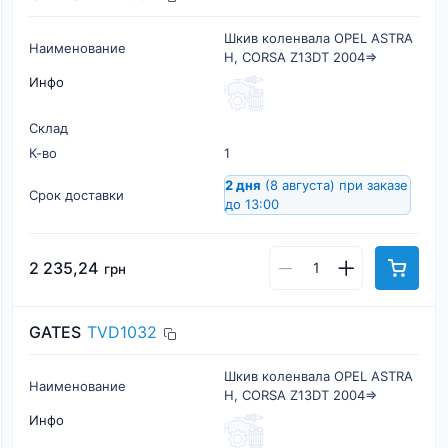
Шкив коленвала OPEL ASTRA
Наименование
H, CORSA Z13DT 2004=>
Инфо
Склад
К-во
1
2 дня
(8 августа)
при заказе
Срок доставки
до 13:00
2 235,24
грн
GATES
TVD1032
Шкив коленвала OPEL ASTRA
Наименование
H, CORSA Z13DT 2004=>
Инфо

──────

**WHAT TO WORK ON**
Repeat the entries word for word and skip the pictures.

**ANSWER TO THIS TASK**
Шкив коленвала OPEL ASTRA
Наименование
H, CORSA Z13DT 2004=>
Инфо
Склад
К-во
1
2 дня
(8 августа)
при заказе
Срок доставки
до 13:00
2 235,24
грн
GATES
TVD1032
Шкив коленвала OPEL ASTRA
Наименование
H, CORSA Z13DT 2004=>
Инфо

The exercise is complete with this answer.